Welcome to Animated Knots by Grog
World #1 Knot Site. Better to know a knot and not need it, than need a knot and not know it.
Rope to Practice Knot Tying
Almost any rope that is available in a marine or hardware store or online can be used to practice tying knots. After all, to use that piece of rope, it will have to be attached either to itself, to an object, or to another rope. And, that will require a knot!
Not all rope is pleasant to handle, some is too stiff or too slippery, and some is just too ludicrously expensive. No one rope is suitable for every knot, e.g., a three strand Eye Splice requires three strand twisted rope, a Brummel Splice requires hollow braid and, a Beer Knot requires tubular webbing. But, these are the exceptions. The following comments are aimed at the novice, parent, teacher, or den mother who suddenly needs to buy rope just to practice, or teach, the more common knots.
The Right Size and Rope:
Any size can be used but rope in the range 1/4 to 1/2 inch (6 mm to 12 mm) is suitable and allows each knot to be easily examined and also untied to allow the rope to be used again. Look for rope that is flexible and not too shiny or slippery. Strength is irrelevant.
Rope to avoid:
Avoid polypropylene rope - commonly blue or yellow - sold for water-ski towlines. It is not pleasant to handle and knots don't hold well. It may be cheap, float, and keep clear of propellors – but none of that will help you to teach a Bowline. Avoid the expensive, high-tech ropes sold for their exceptional strength and avoid the big spools of 1/8 inch (3mm) twisted three-strand nylon. Thin braided line is better, but 1/8 inch is still too small to be ideal.

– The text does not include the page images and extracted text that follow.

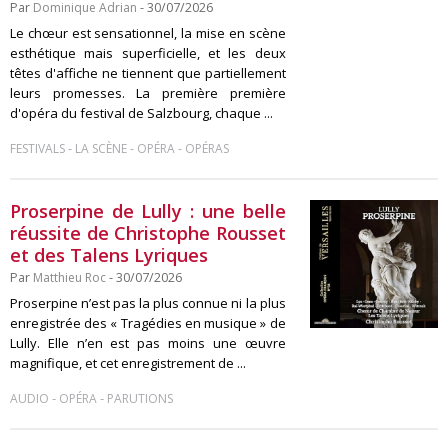
Par
Dominique Adrian
- 30/07/2026
Le chœur est sensationnel, la mise en scène
esthétique mais superficielle, et les deux
têtes d'affiche ne tiennent que partiellement
leurs promesses. La première première
d'opéra du festival de Salzbourg, chaque ...
-
-
-
FESTIVALS
LA SCÈNE
OPÉRA
OPÉRAS
Proserpine de Lully : une belle
réussite de Christophe Rousset
et des Talens Lyriques
Par
Matthieu Roc
- 30/07/2026
Proserpine n’est pas la plus connue ni la plus
enregistrée des « Tragédies en musique » de
Lully. Elle n’en est pas moins une œuvre
magnifique, et cet enregistrement de ...
-
-
AUDIO
OPÉRA
PARUTIONS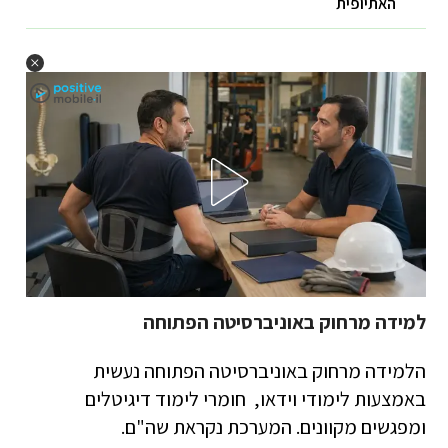
האתיופית
למידה מרחוק באוניברסיטה הפתוחה
הלמידה מרחוק באוניברסיטה הפתוחה נעשית
באמצעות לימודי וידאו, חומרי לימוד דיגיטלים
ומפגשים מקוונים. המערכת נקראת שה"ם.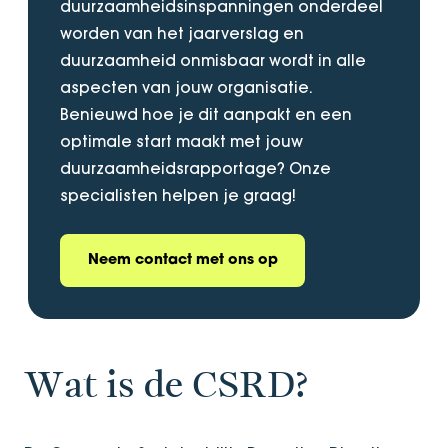
duurzaamheidsinspanningen onderdeel
worden van het jaarverslag en
duurzaamheid onmisbaar wordt in alle
aspecten van jouw organisatie.
Benieuwd hoe je dit aanpakt en een
optimale start maakt met jouw
duurzaamheidsrapportage? Onze
specialisten helpen je graag!
Neem contact met ons op
Wat is de CSRD?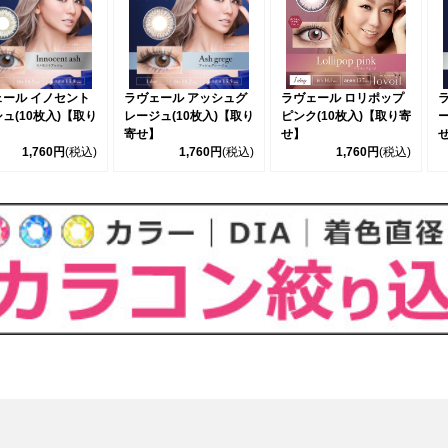
ェール イノセント
ラヴェール アッシュグ
ラヴェール ロリポップ
ュ(10枚入)【取り
レージュ(10枚入)【取り
ピンク(10枚入)【取り寄
ー
】
寄せ】
せ】
1,760円
(税込)
1,760円
(税込)
1,760円
(税込)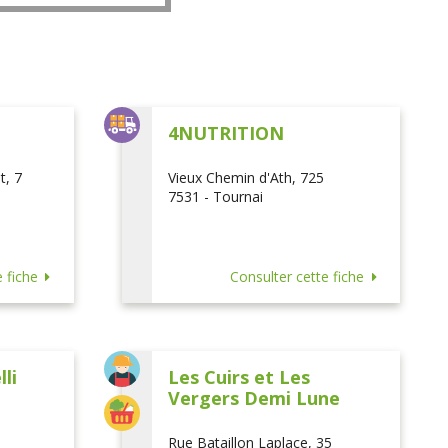
L
4NUTRITION
t, 7
Vieux Chemin d'Ath, 725
7531 - Tournai
 fiche
Consulter cette fiche
li
Les Cuirs et Les
Vergers Demi Lune
Rue Bataillon Laplace, 35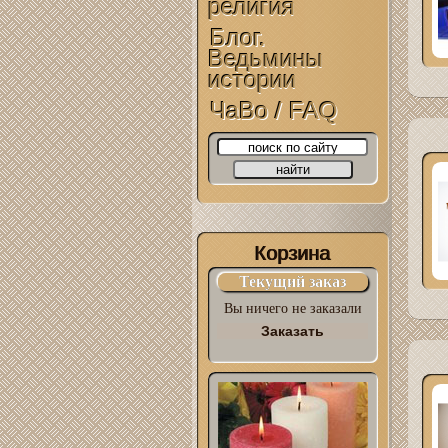
религия
Блог.
Ведьмины
истории
ЧаВо / FAQ
Корзина
Текущий заказ
Вы ничего не заказали
Заказать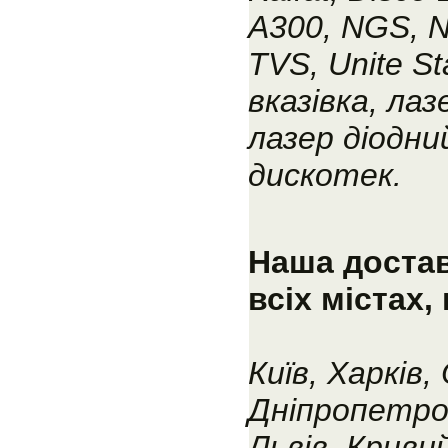
A300, NGS, 
TVS, Unite St
вказівка, ла
лазер діодни
дискотек.
Наша достав
всіх містах
Київ, Харків,
Дніпропетро
Львів, Кривий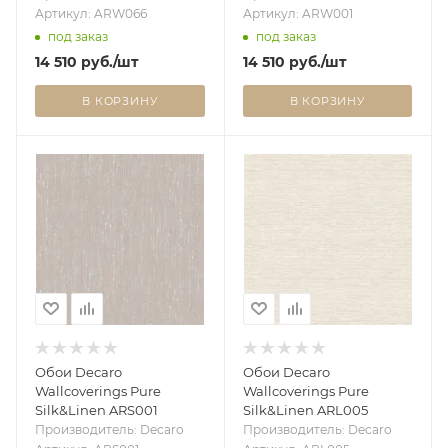
Артикул: ARW066
Артикул: ARW001
под заказ
под заказ
14 510
руб.
/шт
14 510
руб.
/шт
В КОРЗИНУ
В КОРЗИНУ
Обои Decaro
Обои Decaro
Wallcoverings Pure
Wallcoverings Pure
Silk&Linen ARS001
Silk&Linen ARL005
Производитель: Decaro
Производитель: Decaro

Natural fibers hold knots well and three-stranded versions are suitable for splicing. Tarred hemp and manila are both good for teaching. When used for splicing they hold their form and allow a neat final splice. However, they may not be readily available - especially in the size you want. Also, you cannot just "burn the end" to prevent fraying; you have to whip the ends or, at the very least, secure them with tape or a Constrictor Knot.

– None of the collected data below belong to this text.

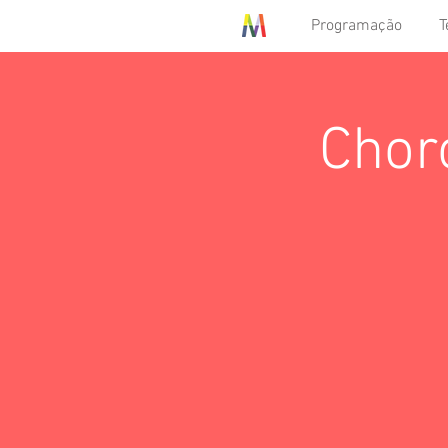
Programação
T
Chor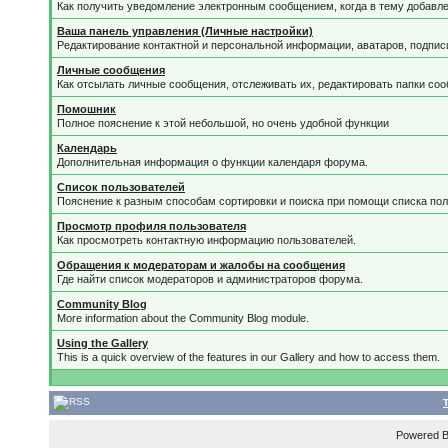
Как получить уведомление электронным сообщением, когда в тему добавле
Ваша панель управления (Личные настройки)
Редактирование контактной и персональной информации, аватаров, подписи
Личные сообщения
Как отсылать личные сообщения, отслеживать их, редактировать папки со
Помошник
Полное пояснение к этой небольшой, но очень удобной функции
Календарь
Дополнительная информация о функции календаря форума.
Список пользователей
Пояснение к разным способам сортировки и поиска при помощи списка пол
Просмотр профиля пользователя
Как просмотреть контактную информацию пользователей.
Обращения к модераторам и жалобы на сообщения
Где найти список модераторов и администраторов форума.
Community Blog
More information about the Community Blog module.
Using the Gallery
This is a quick overview of the features in our Gallery and how to access them.
Powered 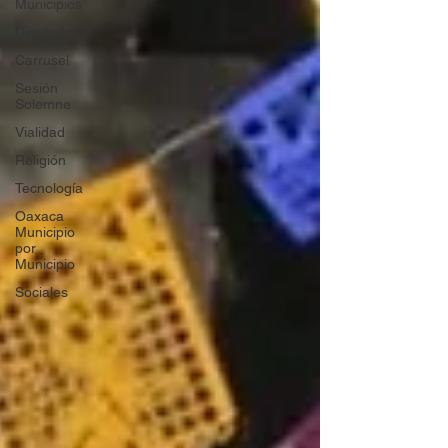
Municipios
Diputados
Carrusel
Sesión
Solemne
Vialidad
Religión
Tecnología
Oaxaca
Municipio
por
Municipio
Sociales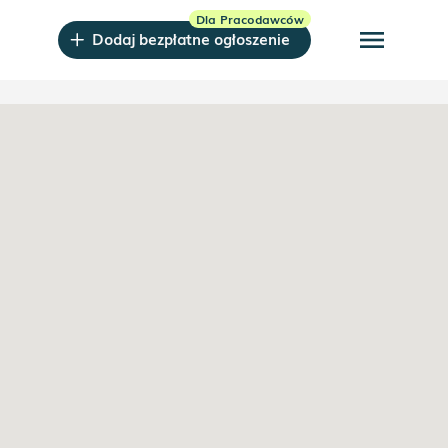
menu
Dodaj bezpłatne ogłoszenie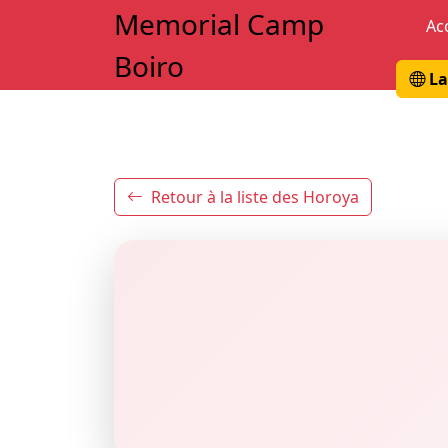
Memorial Camp
Ac
Boiro
La
Retour à la liste des Horoya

Nylon rope is often the easiest to find. Although heat can seal the cut end, be very careful: Nylon melts at well over 200oC and any contact will rapidly cause a burn. Nylon rope can be used to practice all the common knots and the three-strand version can also be used for a Back Splice, Short Splice and an Eye Splice. When splicing, the principle disadvantage is that the fibers in each strand tend to become disorganized and make the final splice appear untidy.

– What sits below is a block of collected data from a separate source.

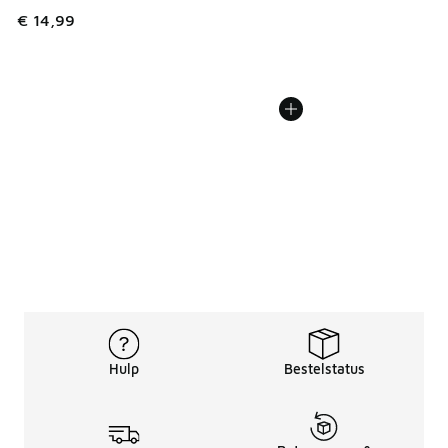
€ 14,99
Hulp
Bestelstatus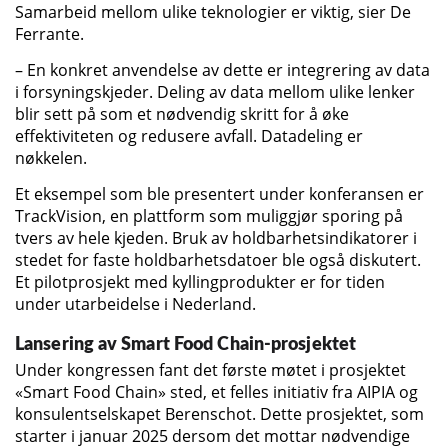
Samarbeid mellom ulike teknologier er viktig, sier De
Ferrante.
– En konkret anvendelse av dette er integrering av data
i forsyningskjeder. Deling av data mellom ulike lenker
blir sett på som et nødvendig skritt for å øke
effektiviteten og redusere avfall. Datadeling er
nøkkelen.
Et eksempel som ble presentert under konferansen er
TrackVision, en plattform som muliggjør sporing på
tvers av hele kjeden. Bruk av holdbarhetsindikatorer i
stedet for faste holdbarhetsdatoer ble også diskutert.
Et pilotprosjekt med kyllingprodukter er for tiden
under utarbeidelse i Nederland.
Lansering av Smart Food Chain-prosjektet
Under kongressen fant det første møtet i prosjektet
«Smart Food Chain» sted, et felles initiativ fra AIPIA og
konsulentselskapet Berenschot. Dette prosjektet, som
starter i januar 2025 dersom det mottar nødvendige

For knot tying, Polyester (Dacron®, Terylene®, Trevira®) and Polyethylene are fine. By contrast, rope sold for use as a clothes line may have a plastic coating and will be be too inflexible. Braided rope sold in marine stores usually has an inner core and an outer sheath. While it is entirely suitable for practicing it is also needlessly expensive.
Rope Used for Our Animations:
We used different ropes for different properties – always with photography in mind. The brightly colored rope with no contrasting flecks was Vectran Double Braid by New England Ropes (Teufelberger); when delivered it was astonishingly rigid and tended to remain so until a little of the core was pulled out to relax the sheath. It may look great but, because of its rigidity, would would not be a great choice for teaching.
Brightly colored three strand nylon used to be hard to find. However, Knot and Rope Supply sells Bright Red and Bright Blue three-strand nylon rope as well as Double Braided nylon with additional colors: Bright Green and Bottle Green.
A decorative three strand cotton rope was used for some of the fishing knots, e.g., the Bimini Twist, because it permitted twisting – not as well as fishing line – but well enough to demonstrate the technique. Most of the rest of the photographs employed either yachting double braid or parachute cord.
Disclaimer: Any activity that involves ropes is potentially hazardous. Lives may be at risk - possibly your own. Considerable attention and effort have been made to ensure that these descriptions are accurate. However, many critical factors cannot be controlled, including: the choice of materials; the age, size, and condition of ropes; and the accuracy with which these descriptions have been followed. No responsibility is accepted for incidents arising from the use of this material.